Honduras, formally the Republic of Honduras, has a population of approximately 7 million people and is 43,277 sq mi (112,088 sq km). As the second largest of the Central American countries, Honduras is bounded on the north by the Caribbean Sea, on the east and south by Nicaragua, on the southwest by El Salvador and the Pacific Ocean, and on the west by Guatemala. Tegucigalpa is the capital and chief commercial centre.
Honduras has a tropical, rainy climate. The climate varies from tropical in the lowlands to temperate in the mountains. Over 80% of the land is mountainous with ranges extending from east to west at altitudes of 5,000 to 9,000 ft (1,520–2,740 m). Honduras has rain forests, cloud forests (which can rise up to nearly three thousand meters above sea level), mangroves, savannahs and mountain ranges with pine and oak trees, and the Mesoamerican Barrier Reef System. In the Bay Islands there are bottlenose dolphins, manta rays, parrot fish, schools of blue tang and whale shark.
In La Mosquitia, lies the UNESCO world-heritage site Río Plátano Biosphere Reserve, with the Coco River which divides the country from Nicaragua. The Islas de la Bahía and the Swan Islands (all off the north coast) are part of Honduras. Misteriosa Bank and Rosario Bank, 130 to 150 km (80–93 miles) north of the Swan Islands, fall within the EEZ of Honduras.
The Country of Honduras is home to people from various ancestries, from the Mayan Indians, who left us the Copan Ruins archaeological site (considered one of the most artistically advanced and detailed of all Mayan cities) to the Garifuna communities (known in Europe as the Black Caribs) which are found today on the Island of Roatan, Cayos Cochinos, and coastal towns within Honduras. 90% of the population are mestizo, 7% Amerindian, 2% black and 1% white; are Spanish-speaking and nearly all Roman Catholic. First time visitors to Honduras are amazed by the warmth of Honduran hospitality.
Natural resources include timber, gold, silver, copper, lead, zinc, iron ore, antimony, coal, fish, shrimp, and hydropower.
The economy has continued to grow slowly, but the distribution of wealth remains very polarized with average wages remaining low. Economic growth in the last few years has averaged 7% per year which has been one of the most successful growths in Latin America, but 50%, approximately 3.7 million, of the population still remains below the poverty line. According to the World Bank, Honduras is the third poorest country in the Western Hemisphere, after Haiti and Nicaragua. It is estimated that there are more than 1.2 million people who are unemployed, the rate of unemployment standing at 27.9%.

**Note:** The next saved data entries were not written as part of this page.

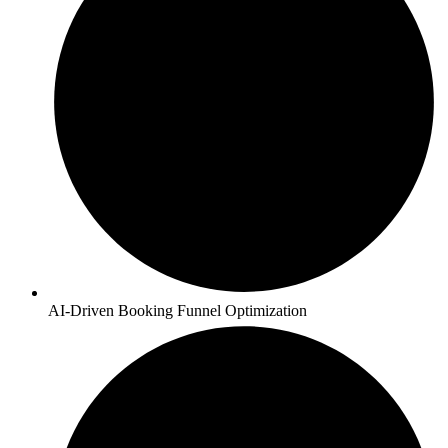
AI-Driven Booking Funnel Optimization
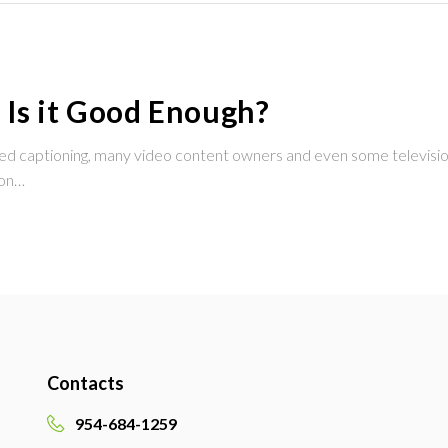
 Is it Good Enough?
osed captioning, many video content owners and even some television
ion…
Contacts
954-684-1259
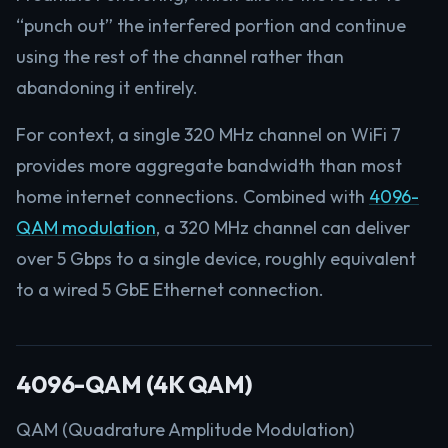
“punch out” the interfered portion and continue
using the rest of the channel rather than
abandoning it entirely.
For context, a single 320 MHz channel on WiFi 7
provides more aggregate bandwidth than most
home internet connections. Combined with
4096-
QAM modulation
, a 320 MHz channel can deliver
over 5 Gbps to a single device, roughly equivalent
to a wired 5 GbE Ethernet connection.
4096-QAM (4K QAM)
QAM (Quadrature Amplitude Modulation)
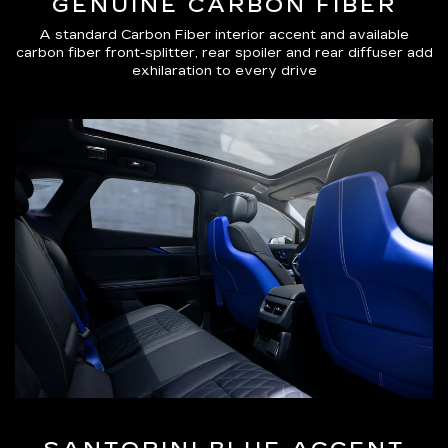
GENUINE CARBON FIBER
A standard Carbon Fiber interior accent and available
carbon fiber front-splitter, rear spoiler and rear diffuser add
exhilaration to every drive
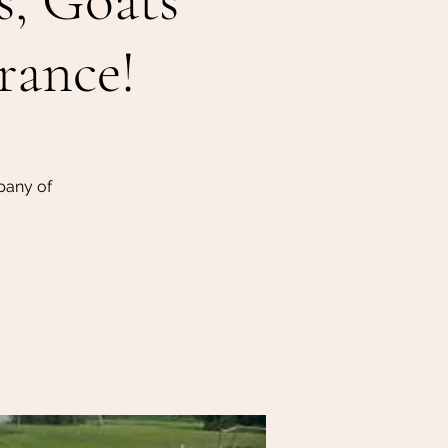
s, Goats
rance!
pany of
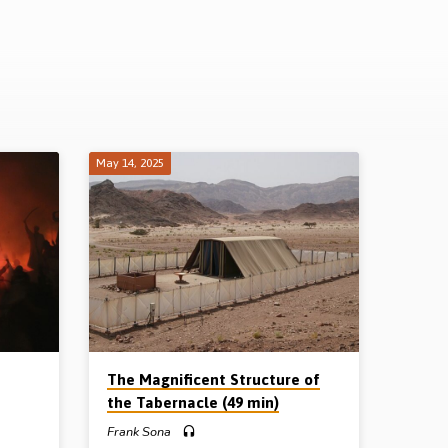
May 14, 2025
The Magnificent Structure of
the Tabernacle (49 min)
Frank Sona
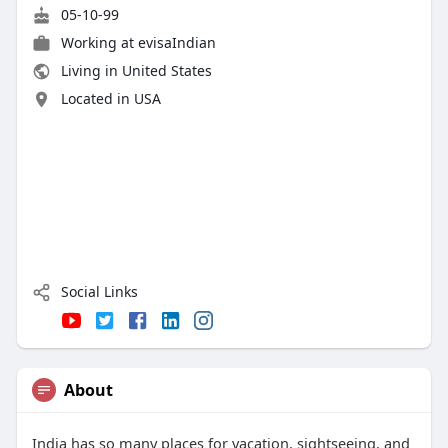
05-10-99
Working at
evisaIndian
Living in United States
Located in USA
Social Links
About
India has so many places for vacation, sightseeing, and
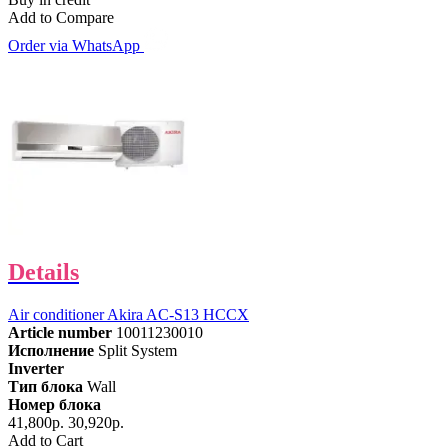
Add to Compare
Order via WhatsApp
Details
Air conditioner Akira AC-S13 HCCX
Article number
10011230010
Исполнение
Split System
Inverter
Тип блока
Wall
Номер блока
41,800р.
30,920р.
Add to Cart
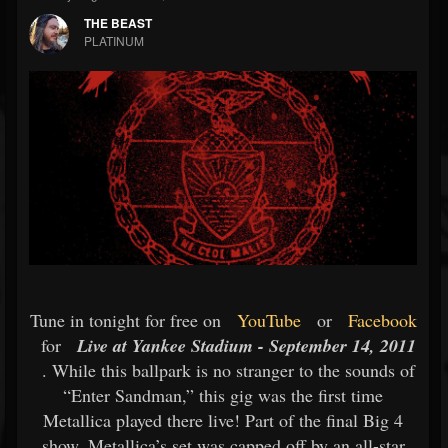
THE BEAST
PLATINUM
Tune in tonight for free on
YouTube
or
Facebook
for
Live at Yankee Stadium - September 14, 2011
. While this ballpark is no stranger to the sounds of
“Enter Sandman,” this gig was the first time
Metallica played there live! Part of the final Big 4
show, Metallica’s set was capped off by an all-star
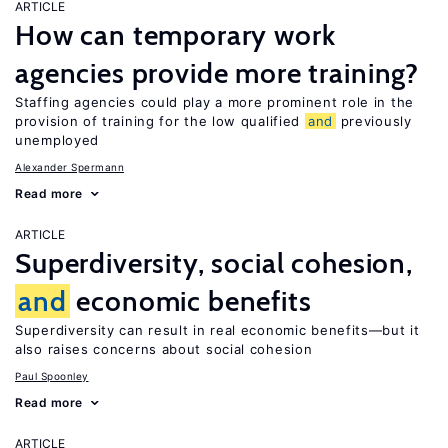
ARTICLE
How can temporary work
agencies provide more training?
Staffing agencies could play a more prominent role in the
provision of training for the low qualified
and
previously
unemployed
Alexander Spermann
Read more
ARTICLE
Superdiversity, social cohesion,
and
economic benefits
Superdiversity can result in real economic benefits—but it
also raises concerns about social cohesion
Paul Spoonley
Read more
ARTICLE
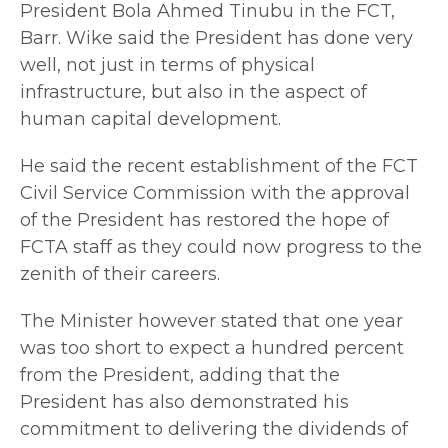
President Bola Ahmed Tinubu in the FCT,
Barr. Wike said the President has done very
well, not just in terms of physical
infrastructure, but also in the aspect of
human capital development.
He said the recent establishment of the FCT
Civil Service Commission with the approval
of the President has restored the hope of
FCTA staff as they could now progress to the
zenith of their careers.
The Minister however stated that one year
was too short to expect a hundred percent
from the President, adding that the
President has also demonstrated his
commitment to delivering the dividends of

About half of the electricity sector in Honduras is privately owned. Water supply and sanitation in Honduras vary greatly from urban centers to rural villages. Larger population centers generally have modernized water treatment and distribution systems. Rural areas generally have basic drinking water systems with limited capacity for water treatment.
In June 2008 the exchange rate between the United States Dollars and Honduran Lempiras was approximately $1 to 18.85 Lempiras.